Please return every line below that contains the string "شیمیایی".

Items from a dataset
..............................

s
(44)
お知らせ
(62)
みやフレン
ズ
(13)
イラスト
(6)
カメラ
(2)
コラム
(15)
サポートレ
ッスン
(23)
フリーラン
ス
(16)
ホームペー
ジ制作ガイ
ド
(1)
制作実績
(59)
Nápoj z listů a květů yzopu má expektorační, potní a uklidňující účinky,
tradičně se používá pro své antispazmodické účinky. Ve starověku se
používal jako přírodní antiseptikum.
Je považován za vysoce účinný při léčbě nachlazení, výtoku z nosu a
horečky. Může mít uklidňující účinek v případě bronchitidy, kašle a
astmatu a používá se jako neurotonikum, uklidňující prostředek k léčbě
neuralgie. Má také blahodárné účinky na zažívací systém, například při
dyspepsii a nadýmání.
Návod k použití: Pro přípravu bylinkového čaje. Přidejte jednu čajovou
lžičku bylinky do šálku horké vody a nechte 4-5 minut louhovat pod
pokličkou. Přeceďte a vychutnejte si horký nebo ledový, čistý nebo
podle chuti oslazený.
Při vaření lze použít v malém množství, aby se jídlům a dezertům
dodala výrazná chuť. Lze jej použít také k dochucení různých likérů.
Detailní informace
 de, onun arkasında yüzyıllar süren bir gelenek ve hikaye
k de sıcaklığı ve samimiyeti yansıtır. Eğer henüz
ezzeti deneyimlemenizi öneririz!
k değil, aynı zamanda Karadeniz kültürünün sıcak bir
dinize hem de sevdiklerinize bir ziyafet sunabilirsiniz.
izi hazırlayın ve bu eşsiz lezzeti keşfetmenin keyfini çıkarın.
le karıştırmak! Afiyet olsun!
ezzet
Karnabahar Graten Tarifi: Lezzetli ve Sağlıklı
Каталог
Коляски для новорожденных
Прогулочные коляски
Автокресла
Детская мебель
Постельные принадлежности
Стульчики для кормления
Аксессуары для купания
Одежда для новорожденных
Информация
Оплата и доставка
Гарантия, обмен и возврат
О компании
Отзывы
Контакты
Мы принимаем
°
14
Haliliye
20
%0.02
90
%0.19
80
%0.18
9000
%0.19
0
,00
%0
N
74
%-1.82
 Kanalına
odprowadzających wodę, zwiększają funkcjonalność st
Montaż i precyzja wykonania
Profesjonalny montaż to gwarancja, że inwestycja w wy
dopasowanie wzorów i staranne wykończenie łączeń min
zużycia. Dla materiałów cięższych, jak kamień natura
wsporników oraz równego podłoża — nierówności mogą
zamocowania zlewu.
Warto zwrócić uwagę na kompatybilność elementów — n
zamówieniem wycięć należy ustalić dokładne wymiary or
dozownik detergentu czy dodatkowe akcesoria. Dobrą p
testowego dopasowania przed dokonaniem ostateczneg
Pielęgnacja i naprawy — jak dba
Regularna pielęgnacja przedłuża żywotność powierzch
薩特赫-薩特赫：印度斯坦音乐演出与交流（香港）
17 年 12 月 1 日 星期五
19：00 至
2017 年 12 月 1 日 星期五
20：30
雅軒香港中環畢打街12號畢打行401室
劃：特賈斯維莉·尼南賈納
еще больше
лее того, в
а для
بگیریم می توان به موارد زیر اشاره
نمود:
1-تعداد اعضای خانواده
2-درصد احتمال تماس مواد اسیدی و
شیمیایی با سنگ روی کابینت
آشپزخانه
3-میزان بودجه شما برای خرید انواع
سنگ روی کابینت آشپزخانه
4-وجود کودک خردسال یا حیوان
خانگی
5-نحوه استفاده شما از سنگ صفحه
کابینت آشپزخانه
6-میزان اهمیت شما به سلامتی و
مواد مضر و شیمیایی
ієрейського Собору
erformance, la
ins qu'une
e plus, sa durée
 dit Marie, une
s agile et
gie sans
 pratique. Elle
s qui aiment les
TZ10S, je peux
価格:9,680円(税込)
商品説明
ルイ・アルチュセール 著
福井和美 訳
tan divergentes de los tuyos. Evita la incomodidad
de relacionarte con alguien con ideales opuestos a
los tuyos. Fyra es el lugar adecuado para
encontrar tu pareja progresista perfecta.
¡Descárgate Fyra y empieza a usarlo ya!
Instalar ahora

..............................

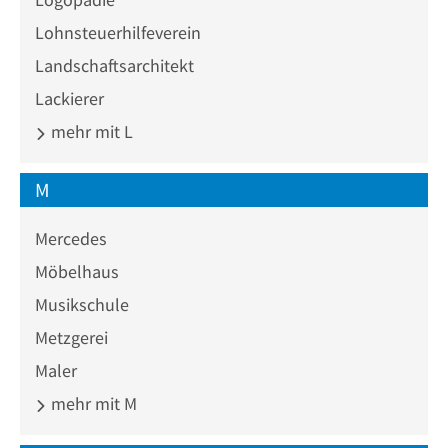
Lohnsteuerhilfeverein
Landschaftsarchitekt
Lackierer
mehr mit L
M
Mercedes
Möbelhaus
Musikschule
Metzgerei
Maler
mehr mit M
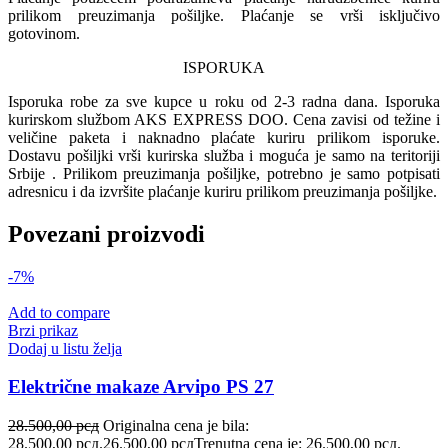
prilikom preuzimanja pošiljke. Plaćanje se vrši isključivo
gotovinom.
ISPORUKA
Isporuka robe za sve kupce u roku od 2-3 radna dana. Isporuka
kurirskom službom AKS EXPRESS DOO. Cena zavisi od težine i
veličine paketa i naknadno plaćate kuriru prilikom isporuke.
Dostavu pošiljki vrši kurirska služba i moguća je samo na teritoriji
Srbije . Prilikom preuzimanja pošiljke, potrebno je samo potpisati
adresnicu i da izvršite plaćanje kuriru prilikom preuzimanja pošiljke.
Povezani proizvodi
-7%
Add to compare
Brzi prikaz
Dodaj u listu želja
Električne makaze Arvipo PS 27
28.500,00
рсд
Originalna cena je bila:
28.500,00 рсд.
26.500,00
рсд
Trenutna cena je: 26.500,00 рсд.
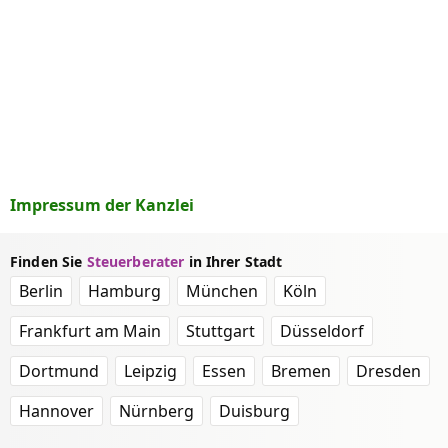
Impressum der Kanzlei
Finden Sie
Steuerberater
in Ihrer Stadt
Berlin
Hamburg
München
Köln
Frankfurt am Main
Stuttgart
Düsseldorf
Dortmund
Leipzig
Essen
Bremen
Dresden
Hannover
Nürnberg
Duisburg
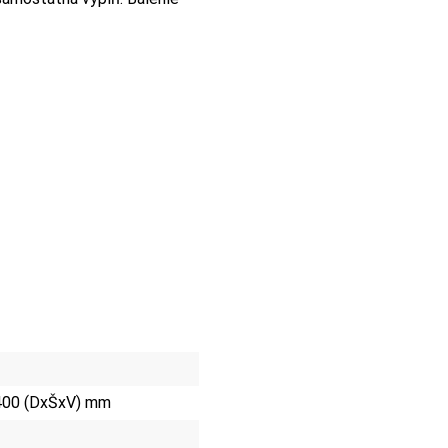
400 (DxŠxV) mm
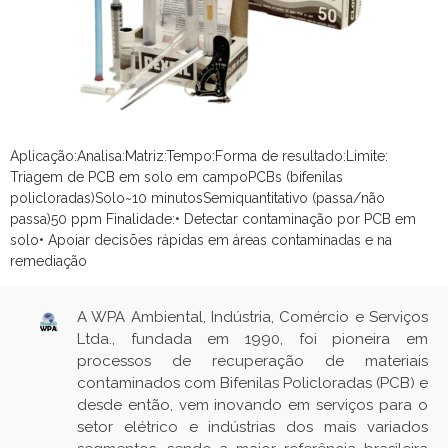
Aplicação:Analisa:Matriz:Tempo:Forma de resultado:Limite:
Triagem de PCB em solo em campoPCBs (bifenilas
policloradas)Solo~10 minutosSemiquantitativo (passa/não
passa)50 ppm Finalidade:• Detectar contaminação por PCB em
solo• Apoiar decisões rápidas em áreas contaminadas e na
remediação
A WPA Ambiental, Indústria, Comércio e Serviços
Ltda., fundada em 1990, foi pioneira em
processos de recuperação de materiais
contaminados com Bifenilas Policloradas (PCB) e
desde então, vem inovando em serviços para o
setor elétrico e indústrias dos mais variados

..............................

Answer box ::
شیمیایی با سنگ روی کابینت
مواد مضر و شیمیایی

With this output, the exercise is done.